Contudo, o CPS constatou que a falta de diálogo e de cooperação adequada entre as autoridades das ilhas e da União, entre o governo e a Assembleia da União, assim como os prazos de adopção, promulgação e aplicação das leis fundamentais para concluir o processo são os principais obstáculos à reconciliação.
O CPS apelou a todos os Estados membros da UA e à comunidade internacional em geral para prosseguir o seu apoio às instituições comorianas e demonstrar uma maior compreensão da difícil situação socioeconómica  com a qual o país está confrontado.
A respeito da Somália, o CPS revelou que a transferência do Governo Federal de Transição (GFT) decorreu "normalmente", apesar de algumas divergências entre os membros do Executivo e os "sérios" problemas políticos e militares a que o país deve fazer face.

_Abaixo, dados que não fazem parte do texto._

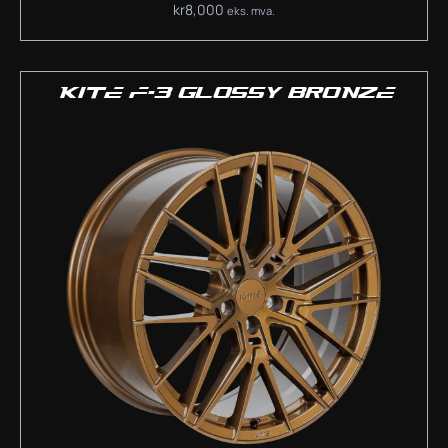
kr
8,000
eks. mva.
KITE F-3 GLOSSY BRONZE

Lembrou igualmente as consultas mantidas com as autoridades da Somalilândia que se autoproclamou independente, e durante as quais as novas autoridades manifestaram-se contra o seu regresso à defunta União da Somália, que consideram ter faltado aos seus objectivos e não ter funcionado como previsto.
As autoridades da Somalilândia pediram o seu reconhecimento pela UA como Estado independente e soberano no interior das fronteiras coloniais de 26 de Junho de 1960, quando o território obteve a sua independência da Grã-Bretanha.
Quanto ao conflito fronteiriço entre a Etiópia e a Eritreia, o CPS indicou que o processo de paz foi "obstruído" pelas posições contraditórias das duas partes, mas que a situação na Zona Temporária de Segurança (ZTS) continuava "calma e estável" apesar de "alguns sinais perturbadores".
O Conselho de Paz e Segurança propôs a convocação de uma reunião das testemunhas dos Acordos de Argel concluídos pelos dois países para definir medidas concretas visando "desbloquear" as negociações de paz.
Estimando que a situação na RD Congo ainda é "frágil", o CPS defendeu uma maior mobilização da comunidae internacional para a organização de eleições que deverão marcar o fim da transição.
O Conselho indicou que o Mecanismo Comum de Acompanhamento  entre a RD Congo e o Ruanda por um lado, e entre a RD Congo, o Ruanda e o Uganda, por outro lado, contribuiu para restabelecer a confiança entre os três países e reforçar a esperança de uma paz duradoura na região.
Indicou finalmente que a segurança e a situação humanitária continuavam  "um assunto de preocupação" na província de Ituri, em que alguns grupos armados atacam os comboios da Missão das Nações Unidas (MONUC) e recusam-se a depor as armas.